Motions to suspend the rules limit time allowed for debate, and prohibit members from offering amendments. A two-thirds majority vote is required to approve the motion and pass a bill, rather than the usual majority.
Rep. Stephen Lynch (D-MA) urged support for the bill: “This legislation seeks to improve and expand access to telework (telecommuting) among Federal employees governmentwide…despite the evolving nature of the way the federal Government conducts its affairs, telework continues to be underutilized by federal agencies. H.R. 1722 provides for improvements to increase the number of federal employees that participate in telework programs.”
Rep. Jason Chaffetz (R-UT) also praised the bill: “Telework has been shown to save money on infrastructure, transportation, and other costs.…In addition, telework has proven to be an effective way to attract and retain highly qualified, skilled, and motivated employees. As the baby boomer generation begins to retire, these types of tools will be essential to ensuring that the Federal Government can attract the next generation of employees.
No members spoke in opposition to the bill.
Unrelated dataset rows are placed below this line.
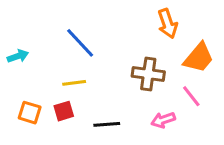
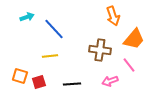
cyan arrow: (18, 56) -> (27, 17), moved
red square: (64, 111) -> (39, 82), moved

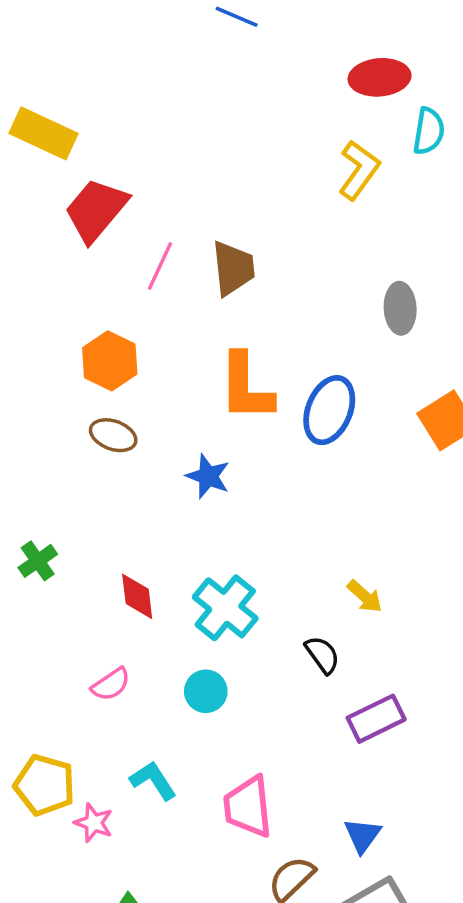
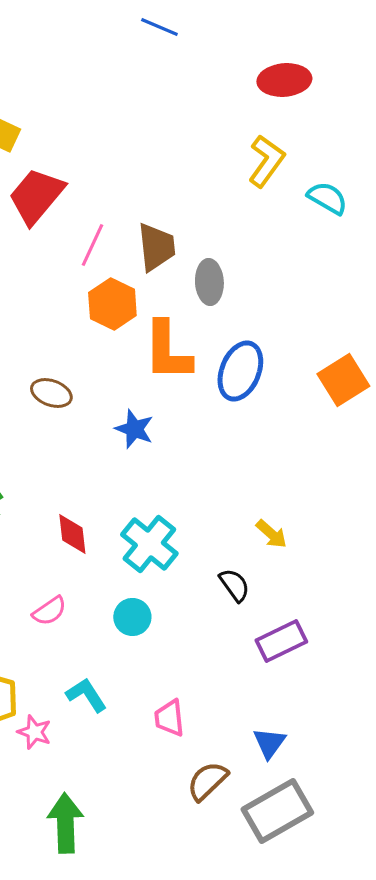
cyan semicircle: (429, 131) -> (327, 198), moved, turned -69
gray ellipse: (400, 308) -> (209, 282), moved
orange hexagon: (110, 361) -> (112, 304), moved
pink trapezoid: (248, 807) -> (169, 718), size x0.7

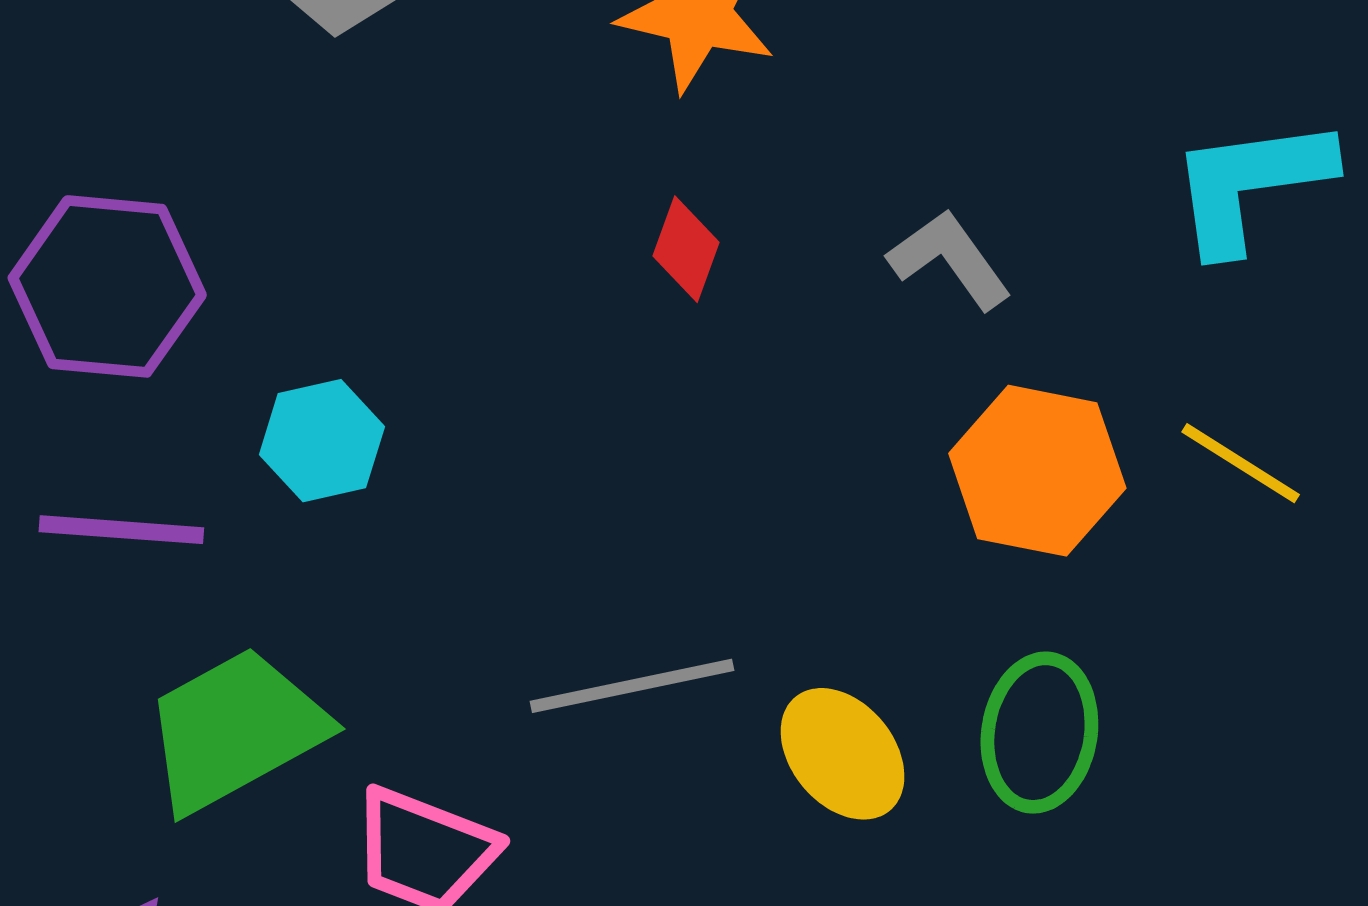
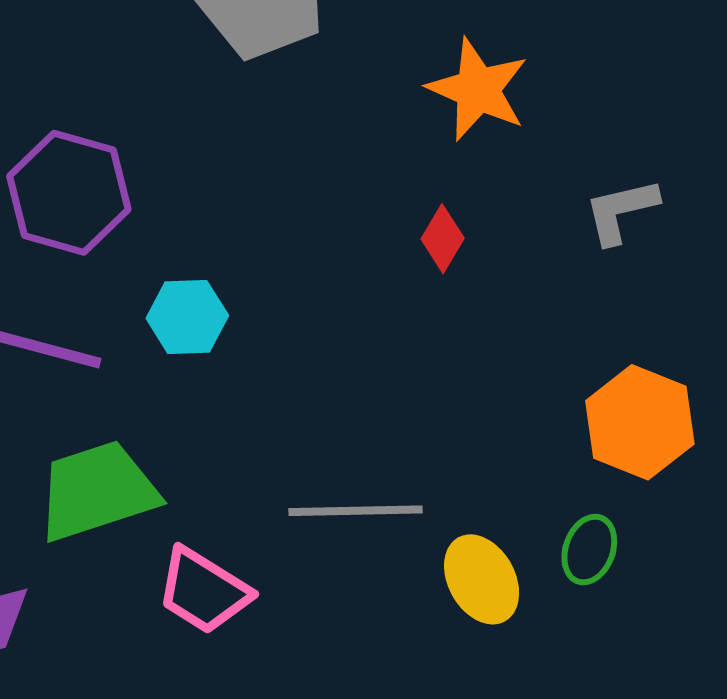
gray L-shape: (950, 259) -> (621, 211), moved, turned -78
green ellipse: (1039, 733) -> (589, 550), moved, size x0.7

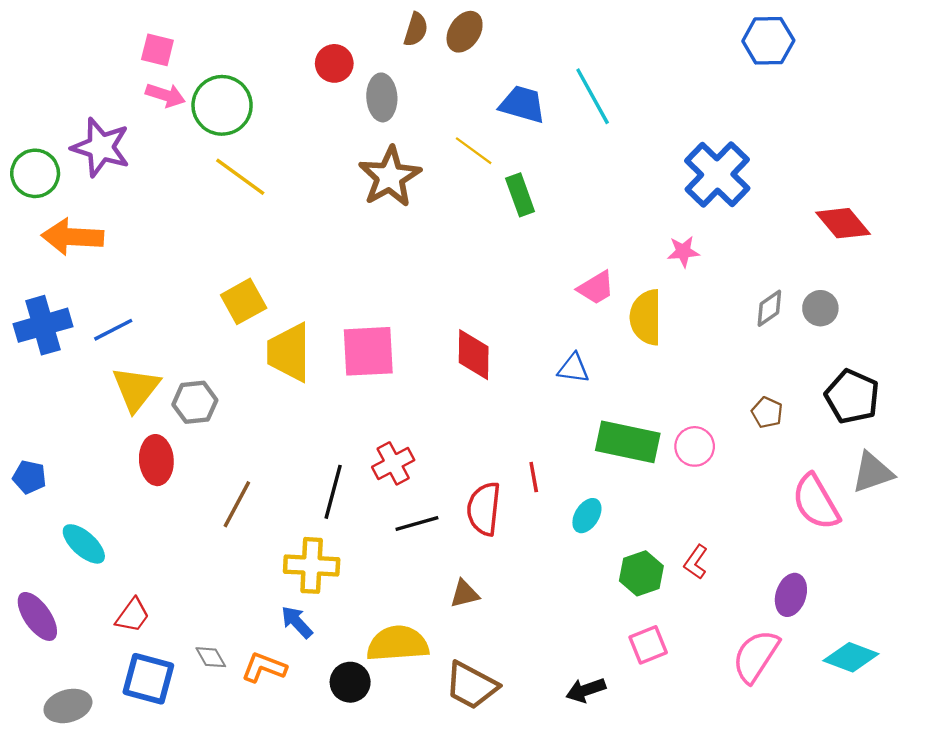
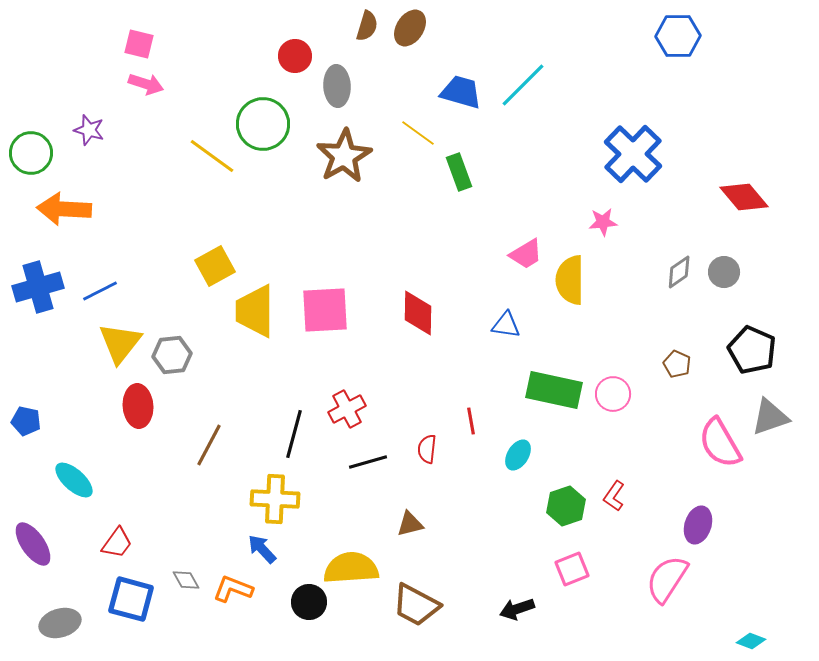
cyan line: (593, 96) -> (523, 85), turned 74
green circle: (222, 105) -> (263, 124), moved
purple star: (101, 147) -> (89, 130), size x0.6
red semicircle: (484, 509) -> (427, 449), size x0.6
cyan diamond: (851, 657) -> (751, 641), moved, size x0.6

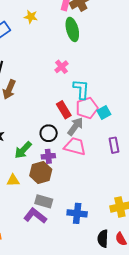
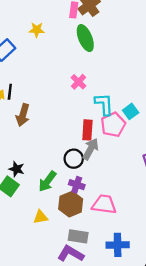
red rectangle: (64, 110) -> (87, 130), turned 42
cyan square: (104, 112) -> (131, 111), moved
gray arrow: (75, 126) -> (91, 149), moved
pink trapezoid: (75, 146) -> (104, 204), moved
purple cross: (48, 156) -> (77, 185), turned 32

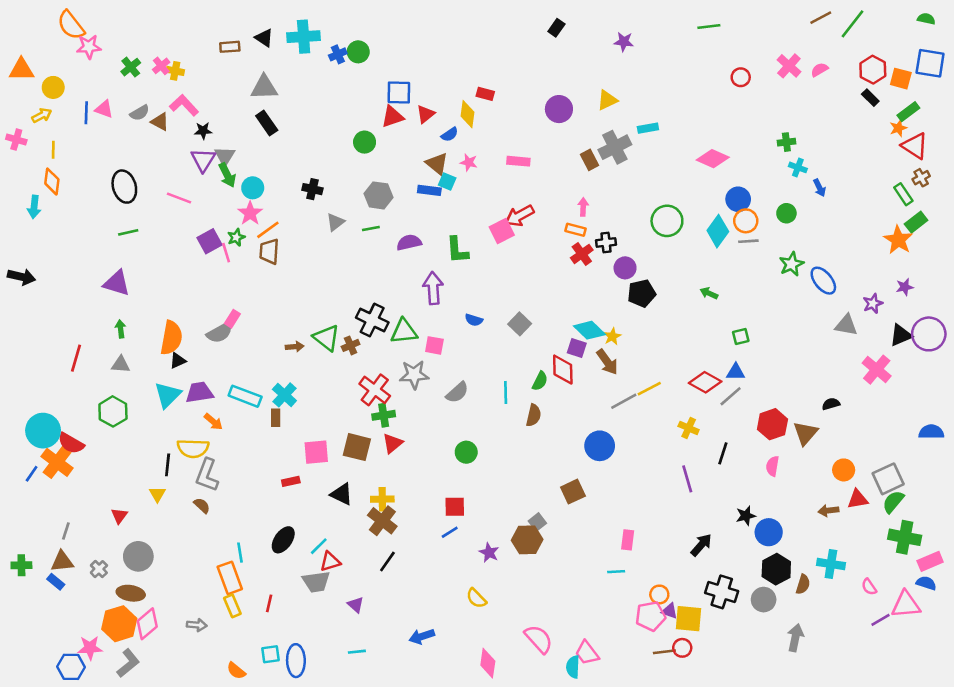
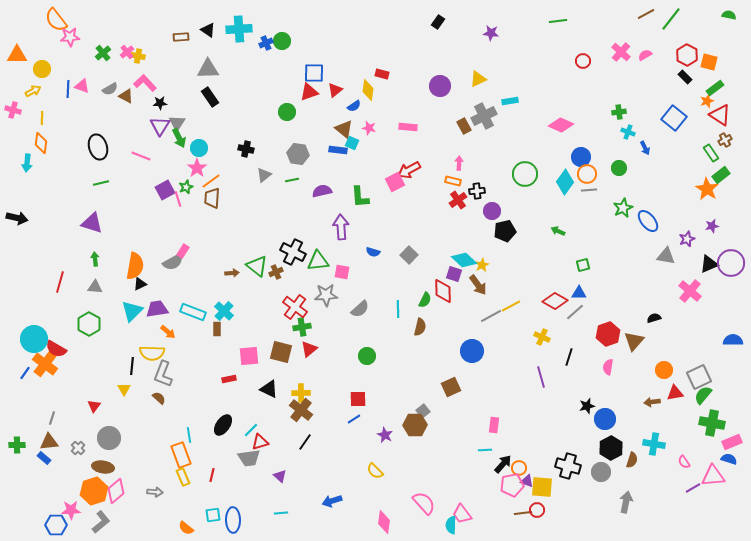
blue square: (930, 63) -> (674, 118), moved, turned 30
black arrow: (701, 545) -> (503, 464), moved

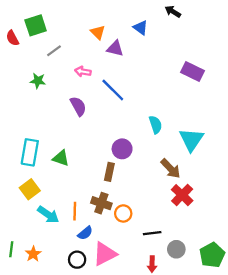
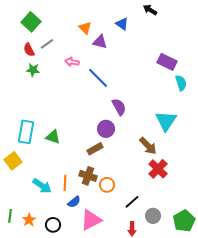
green square: (36, 25) -> (31, 22), turned -30
red semicircle: (12, 38) -> (29, 50), moved
purple semicircle: (78, 106) -> (119, 107), moved
cyan semicircle: (156, 125) -> (181, 83), moved
brown rectangle: (109, 172) -> (95, 149), turned 49
yellow square: (30, 189) -> (13, 161), moved
black line: (152, 233) -> (132, 202), turned -35
black circle: (77, 260) -> (53, 225), moved

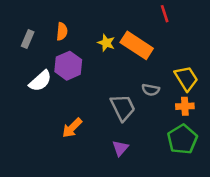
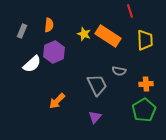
yellow trapezoid: (186, 78) -> (145, 40), moved, turned 30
The Baltimore Sun, however, quoted Michael Steel -- a spokesman for House Minority Leader John Boehner (R-OH) -- as saying: "Republican members opposed the bill because it would add $30 million to the deficit." Steel was referring to a cost estimate by the Congressional Budget office projecting that implementing the bill’s new telecommuting policies would cost the federal government $30 million over six years.
While a majority of members (268) voted in favor of the bill, a two-thirds majority vote is required for passage under suspension of the rules. Since H.R. 1722 did not receive a two-thirds majority vote, the measure failed. The vote on this motion to suspend the rules and pass the bill was 268-147. All 244 Democrats present and 24 Republicans voted “yea.” 147 Republicans voted “nay.” As a result, the House rejected legislation that would have required federal agencies to determine which employees are eligible to telecommute (work from home), and designate an official to supervise telecommuting programs. Democratic leaders, however, could bring up the bill again under a procedure requiring only a simple majority for passage.